Dash Snow, A Memorial
Published July 22, 2009
Dash Snow and Barrt McGee at The Street Market Show, 2000.Photo by Cheryl Dunn
What is a memorial but a meager attempt to remember a life? I remember life through images. Sometimes if I have an image it relieves me that I have captured something, time, a person. Sometimes it doesn’t really matter. After hearing Dash had died, in utter grief and hoping to console, I told his brother Max that I had a lot of film and photos of him and he replied, “That’s nice but I just want him back.” I felt stupid as if that would change anything. but we all try whatever we can to change the circumstances of a tragic death of a loved one particularly a young and magical one. Dash was truly a shining light, an electric force that drew people to him from the first moment you met him.
Dash embodied New York. He was fearless, and he participated to the fullest extent in all of the extremes of this town. It’s a town designed to break people—that’s what makes it worth living in. He was perfectly suited for a town like this: He was a child, always eager to show you his Polaroids or talk about a great photo book that he had discovered. He was always the first one to introduce himself in a crowd of strangers. He defied all authority and risked everything to be true to his spirit, whether it was writing “Fuck Giuliani” in massive letters on the middle of the Brooklyn Bridge, to his departure from this earth. But Dash was like a tiger cub, lovable yet wild in every sense. One night at The Hole, a dingy bar on 2nd Avenue where we used to hang out, he came running back into the bar all bloody and smiling and said, “Take my picture. I just got punched in the face.” I met Dash in 2000, while documenting The Street Market Show at Deitch Projects. He came in to hang out and help Barry McGee, Stephen Powers, and Todd James paint. Immediately, he was like a little brother. He was so amped about everything. He took no time showing me a huge stack of Polaroids of his debaucheries. A year later I curated him in his first show there.
We made a film together for that show. We shot an interview in C Squat [a squat near Avenue C]. He stood on some wood boards in a floorless room while I shot up at him in a damp, rat-filled basement . We shot in his apartment on Avenue C, where every inch of the walls was tagged and covered with post headlines, photos, anything and everything. He took me to a sweatshop building in Chinatown that had a broken front door and was tagged to shit. He tagged almost every step on the way to the roof and did a large throw up (in graffiti terms a large, quickly executed, tag). As he stood on the ledge smoking I took a picture of him, only to discover later that there was a shooting star in the sky right behind his head.
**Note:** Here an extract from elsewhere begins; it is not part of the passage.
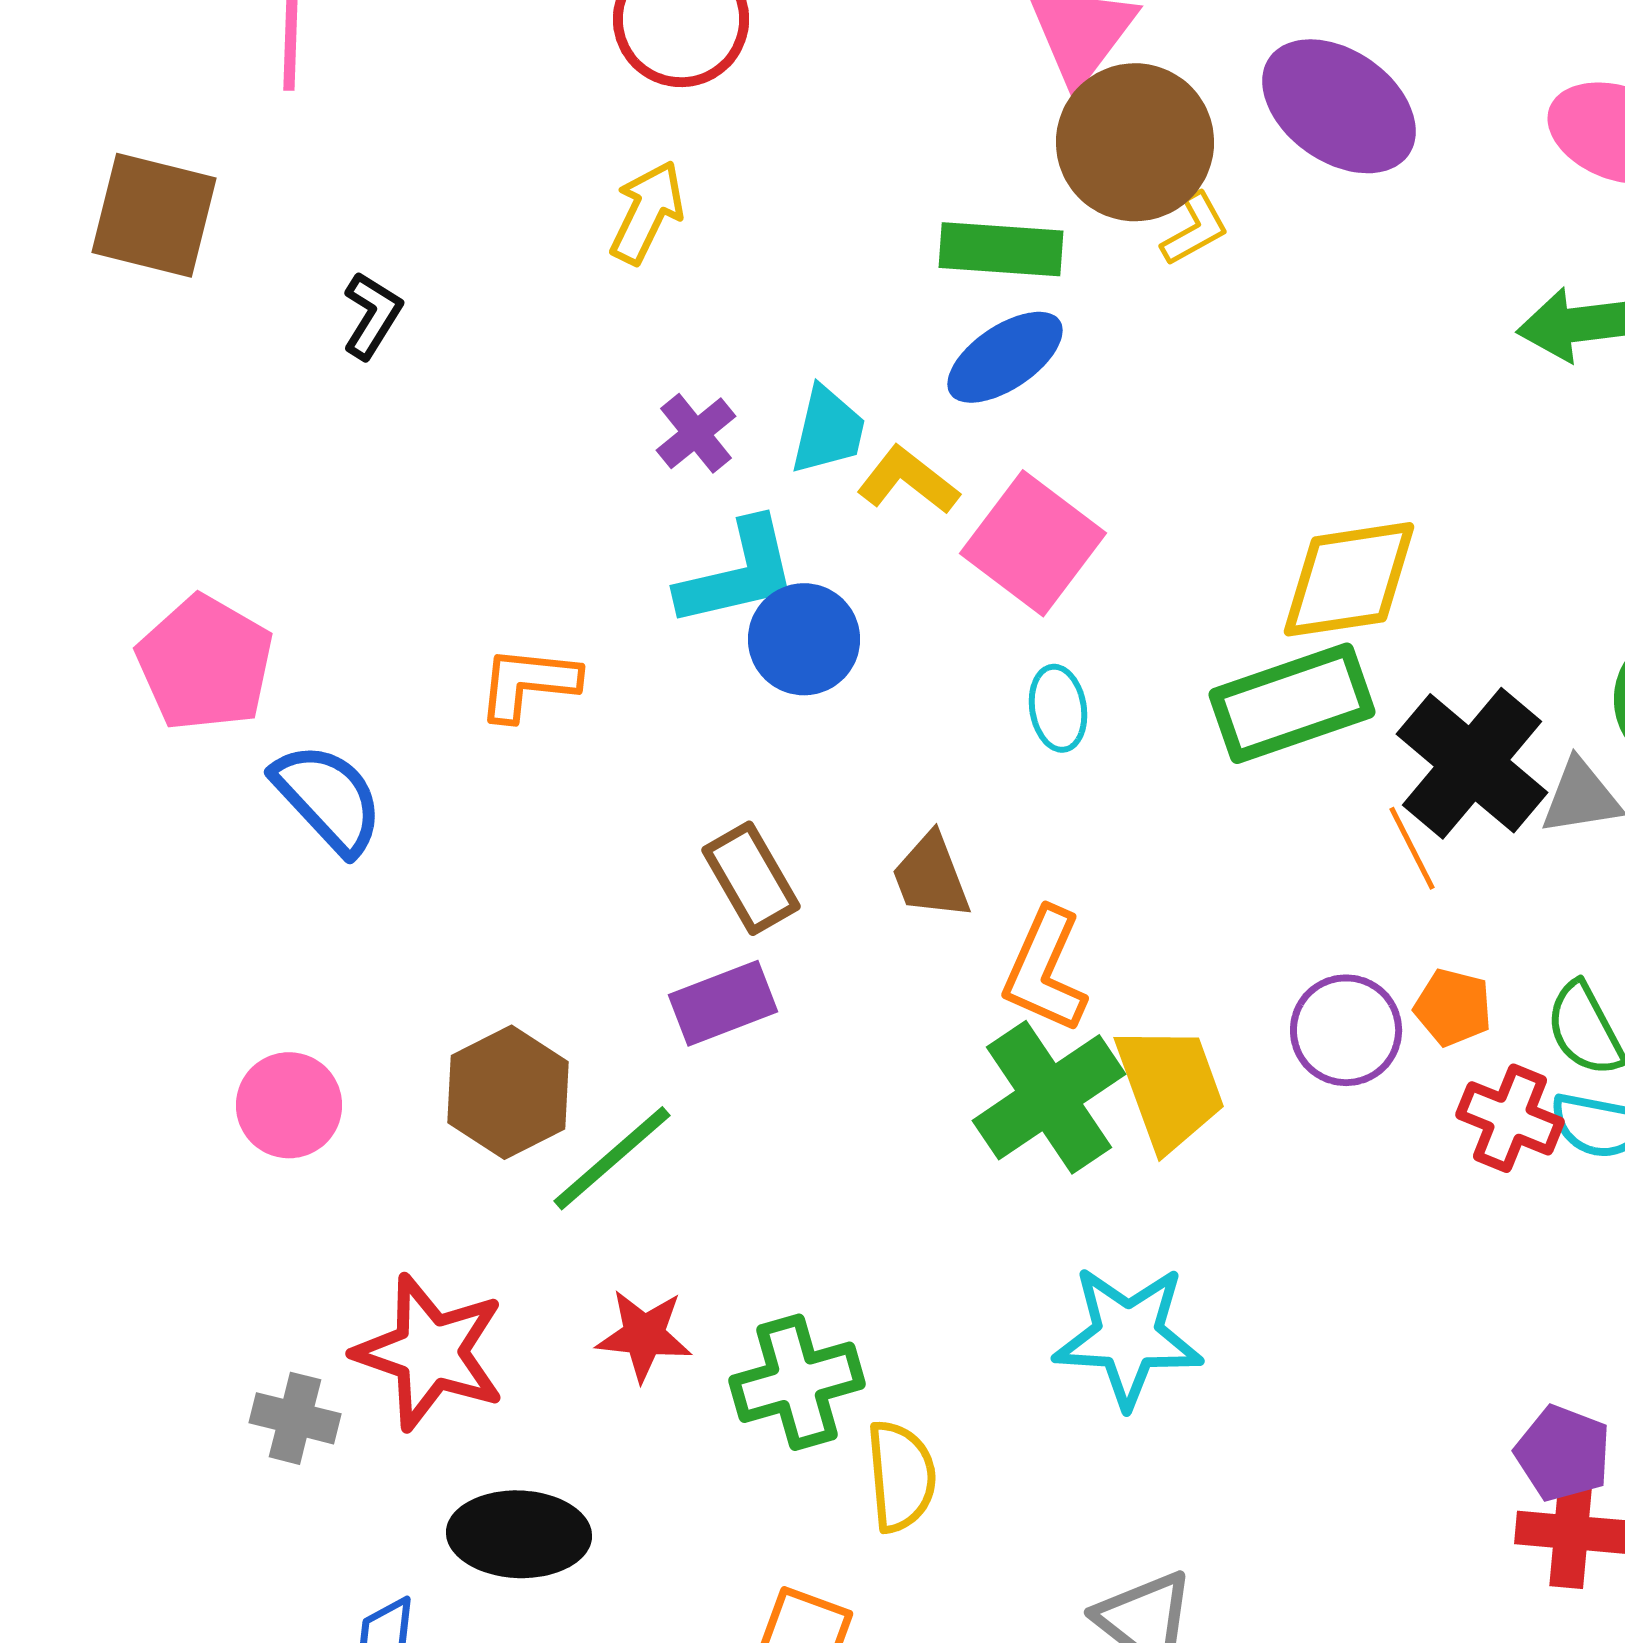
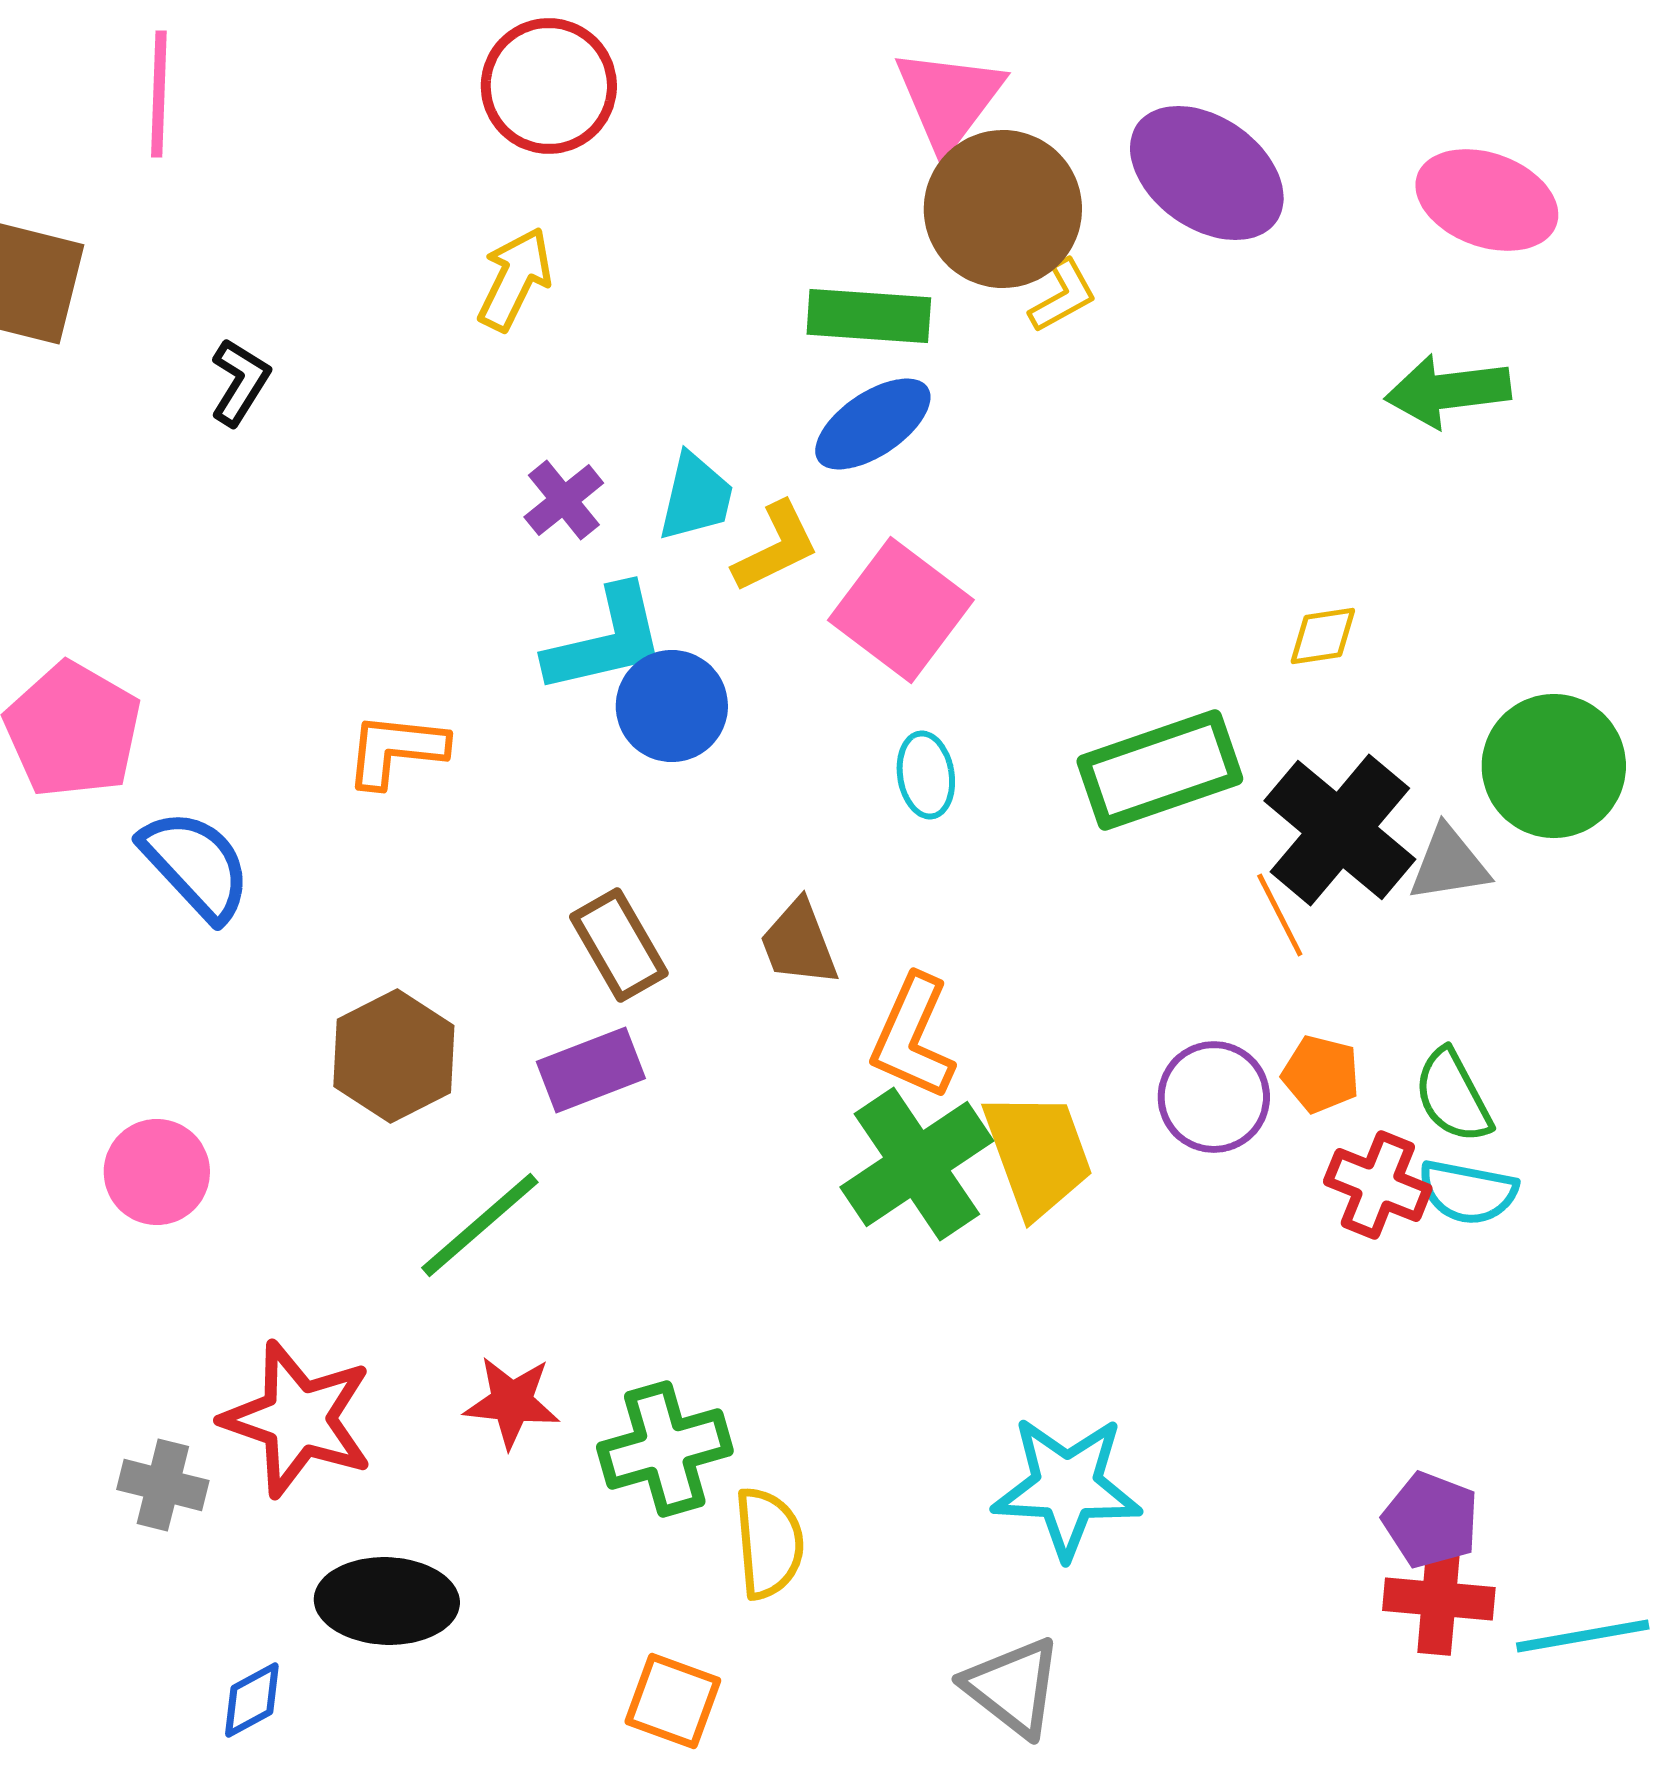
yellow L-shape: (908, 480) -> (776, 547), turned 116
yellow diamond: (1349, 579) -> (1323, 636), moved, size x0.5
brown hexagon: (508, 1092) -> (394, 1056), moved
cyan star: (1128, 1336) -> (1067, 1487), moved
Dash was effervescent. He didn’t have a phone, or use e-mail. You couldn’t really find Dash unless you went out in front of his Bowery studio and howled, or happened upon him. Later, you could spot him walking his baby, Secret, around the neighborhood. The last I saw him was at my house on the Fourth of July. He was brimming with questions of movie cameras and film stock. He held his daughter, then went off into the night. The morning I heard the news I couldn’t work, and I couldn’t be alone. I rode my bike to Lafayette and Kenmare. For those who remember, what’s now the relatively fancy Mexican restaurant La Esquina used to be this nasty burger joint. I hung there with him some times. I was compelled to go there thinking everyone I saw would be weeping on the street. I stayed out all night meeting up with mutual friends, holding each other, just being together. As I rode home at 7 AM, the light was beautiful and the air was peaceful. Dash knew this was the best time of day and I know his spirit was lurking out there after a long New York night.
Graffiti legend is like folklore. There’s no evidence, but it’s omni-present. It’s about getting over and not getting caught, leaving traces but being invisible. These are my memories, for whatever it is worth. Whether filled with facts or perceptions or just plain feelings, they are stories and stores make up a life. He had enough stories for three lifetimes.
Cheryl Dunn is a New York-based photographer. Deitch Projects is currently showing a tribute to Dash Snow, at its 76 Grand Street gallery location.